Only the lines holding the string "Millionen" are needed; copy each of them from the data.

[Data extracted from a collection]
──────────────────────────────
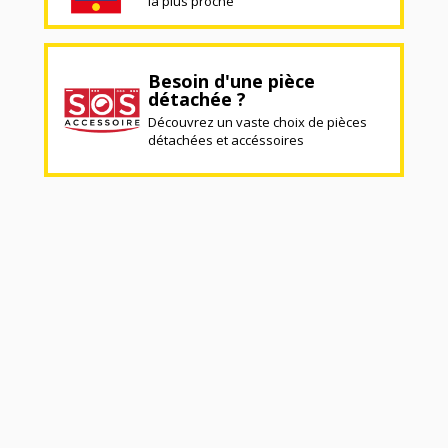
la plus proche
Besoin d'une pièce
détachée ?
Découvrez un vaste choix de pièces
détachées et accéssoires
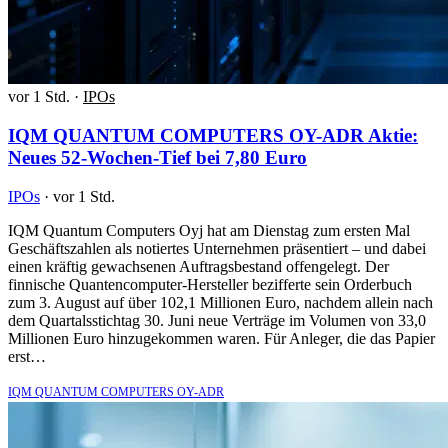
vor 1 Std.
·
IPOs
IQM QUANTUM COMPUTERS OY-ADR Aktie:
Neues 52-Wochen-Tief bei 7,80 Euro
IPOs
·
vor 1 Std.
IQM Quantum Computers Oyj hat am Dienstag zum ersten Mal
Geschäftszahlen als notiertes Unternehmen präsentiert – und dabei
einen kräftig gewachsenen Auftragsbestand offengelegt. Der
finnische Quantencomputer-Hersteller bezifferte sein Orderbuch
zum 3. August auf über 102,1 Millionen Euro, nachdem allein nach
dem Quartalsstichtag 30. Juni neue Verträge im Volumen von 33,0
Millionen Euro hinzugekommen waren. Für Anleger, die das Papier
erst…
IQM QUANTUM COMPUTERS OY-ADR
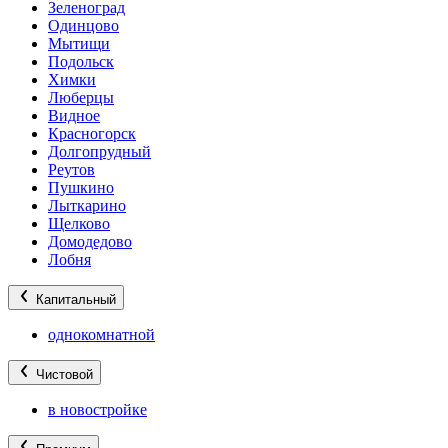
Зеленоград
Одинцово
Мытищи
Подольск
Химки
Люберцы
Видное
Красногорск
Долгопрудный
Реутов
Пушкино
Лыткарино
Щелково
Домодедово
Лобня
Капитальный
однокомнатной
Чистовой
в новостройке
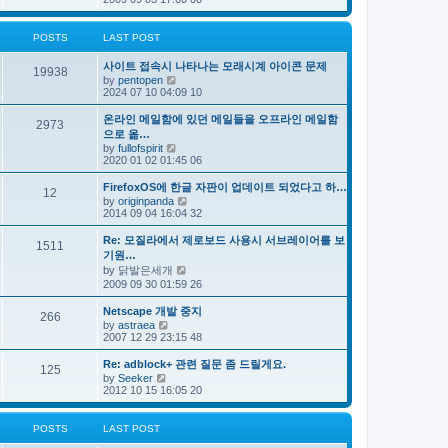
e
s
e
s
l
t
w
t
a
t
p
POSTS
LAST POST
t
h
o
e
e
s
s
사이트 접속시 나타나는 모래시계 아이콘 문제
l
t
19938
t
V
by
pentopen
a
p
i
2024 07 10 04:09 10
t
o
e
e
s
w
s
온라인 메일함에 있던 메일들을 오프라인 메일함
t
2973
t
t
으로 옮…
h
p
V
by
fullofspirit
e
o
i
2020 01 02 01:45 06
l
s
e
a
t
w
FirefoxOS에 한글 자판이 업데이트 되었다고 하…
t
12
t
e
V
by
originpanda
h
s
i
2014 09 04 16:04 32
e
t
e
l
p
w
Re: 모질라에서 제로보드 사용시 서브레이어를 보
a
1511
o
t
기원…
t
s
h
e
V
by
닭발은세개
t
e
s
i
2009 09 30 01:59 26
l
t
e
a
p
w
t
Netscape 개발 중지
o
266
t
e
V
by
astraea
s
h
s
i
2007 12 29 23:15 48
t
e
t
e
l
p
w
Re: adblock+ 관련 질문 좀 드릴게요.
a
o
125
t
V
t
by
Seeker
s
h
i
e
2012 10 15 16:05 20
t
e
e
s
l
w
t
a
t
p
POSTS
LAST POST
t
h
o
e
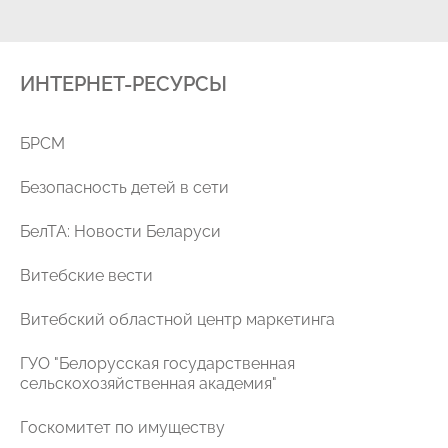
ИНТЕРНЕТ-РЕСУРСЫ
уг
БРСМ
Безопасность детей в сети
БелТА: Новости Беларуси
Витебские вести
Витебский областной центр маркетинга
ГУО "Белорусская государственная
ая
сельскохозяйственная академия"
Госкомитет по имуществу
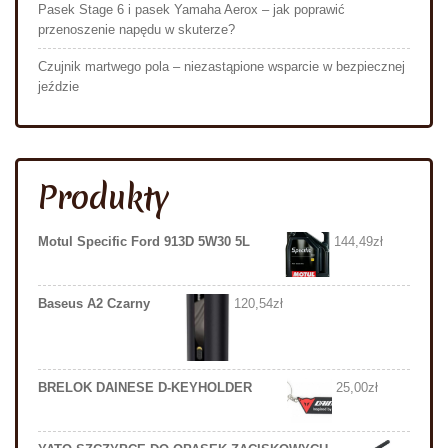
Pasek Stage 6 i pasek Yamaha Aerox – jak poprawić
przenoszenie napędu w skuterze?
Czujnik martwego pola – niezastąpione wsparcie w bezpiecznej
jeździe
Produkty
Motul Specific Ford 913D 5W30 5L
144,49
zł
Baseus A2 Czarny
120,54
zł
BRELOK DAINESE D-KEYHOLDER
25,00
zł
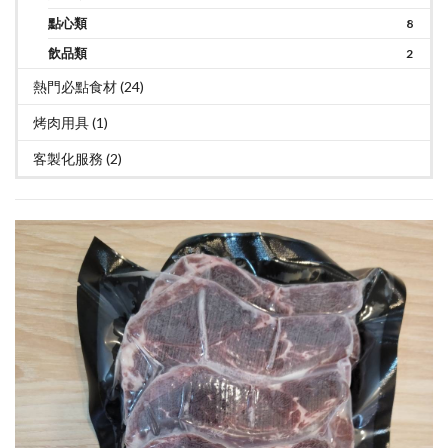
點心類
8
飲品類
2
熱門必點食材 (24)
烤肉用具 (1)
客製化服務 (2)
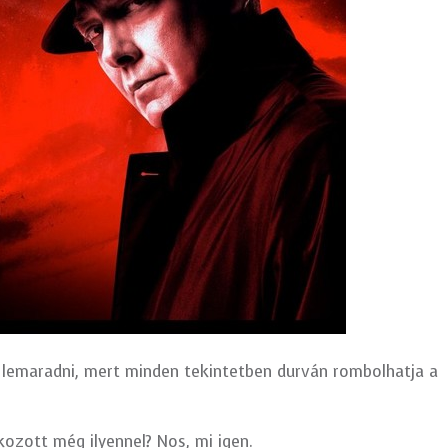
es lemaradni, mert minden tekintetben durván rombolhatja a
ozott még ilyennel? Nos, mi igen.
──────────────────────────────
● **Finished exercise**
zum 3. August auf über 102,1 Millionen Euro, nachdem allein nach
Millionen Euro hinzugekommen waren. Für Anleger, die das Papier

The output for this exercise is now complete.